Un altro amico, Seth Roberts, suggerì di provare a trovare un modo per riformare il sistema dell'istruzione superiore. Non ci siamo messi d'accordo su una buona soluzione, ma l'abbiamo fatto per un'altra buona idea: una wiki per spiegare agli studenti come trovare un lavoro. Questo progetto dovrebbe partire al più presto.
Poi un altro vecchio amico, Simon Carstensen, mi disse via email che stava per laurearsi e voleva avviare una nuova azienda insieme a me. Be', all'epoca tenevo un elenco di attività imprenditoriali potenzialmente di successo e così scelsi la prima dalla lista. L'idea era questa: rendere la costruzione di un sito web semplice come compilare un breve testo. Nel giro di pochi mesi lavorammo un sacco per rendere le cose sempre più semplici (ma anche un po' più complesse). Il risultato, lanciato un paio di settimane fa, è Jottit.com.
Mi sono anche assunto l'impegno di fare il mentore per due progetti nell'ambito della Google Summer of Code, entrambi estremamente ambiziosi che, con un po' di fortuna, dovrebbero partire a breve.

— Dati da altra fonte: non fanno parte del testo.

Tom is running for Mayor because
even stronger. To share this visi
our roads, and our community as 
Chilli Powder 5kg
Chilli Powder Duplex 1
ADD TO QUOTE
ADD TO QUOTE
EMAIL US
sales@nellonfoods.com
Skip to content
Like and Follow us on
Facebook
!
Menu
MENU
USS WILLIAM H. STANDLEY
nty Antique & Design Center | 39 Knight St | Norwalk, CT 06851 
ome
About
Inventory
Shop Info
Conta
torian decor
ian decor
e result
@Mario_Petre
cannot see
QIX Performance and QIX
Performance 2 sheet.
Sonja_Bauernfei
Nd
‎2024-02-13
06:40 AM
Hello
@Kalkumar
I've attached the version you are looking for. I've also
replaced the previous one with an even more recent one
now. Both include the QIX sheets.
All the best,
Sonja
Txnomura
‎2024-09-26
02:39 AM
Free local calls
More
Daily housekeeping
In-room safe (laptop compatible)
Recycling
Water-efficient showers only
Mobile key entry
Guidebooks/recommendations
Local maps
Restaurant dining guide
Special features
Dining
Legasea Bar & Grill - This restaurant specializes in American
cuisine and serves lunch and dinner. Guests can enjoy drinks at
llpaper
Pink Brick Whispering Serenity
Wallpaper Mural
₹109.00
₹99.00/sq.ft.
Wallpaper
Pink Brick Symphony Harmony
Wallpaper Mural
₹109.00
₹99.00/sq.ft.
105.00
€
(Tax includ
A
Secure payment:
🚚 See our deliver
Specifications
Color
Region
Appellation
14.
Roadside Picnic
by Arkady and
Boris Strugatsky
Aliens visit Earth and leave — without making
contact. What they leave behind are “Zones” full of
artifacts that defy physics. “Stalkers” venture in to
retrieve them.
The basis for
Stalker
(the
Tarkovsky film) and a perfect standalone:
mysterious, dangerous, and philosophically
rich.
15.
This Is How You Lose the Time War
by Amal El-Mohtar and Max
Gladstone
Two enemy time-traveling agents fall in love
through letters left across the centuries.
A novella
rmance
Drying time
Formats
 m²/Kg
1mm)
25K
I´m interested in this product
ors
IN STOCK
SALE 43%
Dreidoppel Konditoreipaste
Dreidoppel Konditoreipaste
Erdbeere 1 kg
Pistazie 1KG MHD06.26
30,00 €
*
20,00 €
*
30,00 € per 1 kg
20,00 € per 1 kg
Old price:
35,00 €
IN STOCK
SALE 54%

Ho perfino deciso di dedicarmi al giornalismo. Il mio primo articolo su carta stampata è stato pubblicato la settimana scorsa. Ho poi aperto un paio di blog sulla scienza e ho iniziato a lavorare a un mio articolo accademico. Si basa su uno studio che feci tempo fa su chi, di fatto, scrive le voci di Wikipedia. Qualcuno, tra cui Jimmy Wales, che è tipo il portavoce pubblico del progetto, sostiene che dopo tutto Wikipedia non è poi una grande iniziativa distribuita, dato che a curarne le voci sono principalmente circa 500 persone, molte delle quali conosce personalmente.
Ha fatto svolgere delle ricerche piuttosto basilari a supporto di questa tesi, ma io ho guardato i numeri con più attenzione e ho scoperto l'opposto: la maggior parte di Wikipedia è stata creata da nuovi curatori, la maggior parte dei quali non si è neppure preoccupata di creare un account e registrarsi su Wikipedia, e non ha fatto altro che aggiungere qualche frase qua e là. Come mai Wales ha preso un abbaglio così evidente? Perché si è focalizzato sulla quantità di modifiche apportate dagli utenti, senza però guardare alla dimensione di tali interventi. È venuto fuori che c'è un gruppo di 500 utenti che fa un numero enorme di modifiche a Wikipedia, ma il totale delle loro revisioni è assai ridotto: fanno cose come correggere refusi e cambiare la formattazione. Sembra molto più ragionevole credere che 500 persone vadano in giro a fare modifiche a un'enciclopedia piuttosto che averne scritto tutte le voci di sana pianta.
Qual è allora il segreto? Come posso condensare le cose che faccio in piccole e brevi frasi che mi facciano fare un'ottima figura? Eccole qui:
Queste sono le linee-guida che ho seguito. E oggi eccomi qui, con una dozzina di progetti in ballo e un livello di stress che ancora una volta arriva al soffitto.
Ogni mattina mi sveglio e controllo la posta per vedere quale dei miei progetti sia fallito, quali scadenze ho lasciato passare, quali sono le cose da scrivere e gli articoli da revisionare.
Forse, un giorno, sarete nella mia stessa situazione. Se così sarà, spero oggi di avervi dato una mano.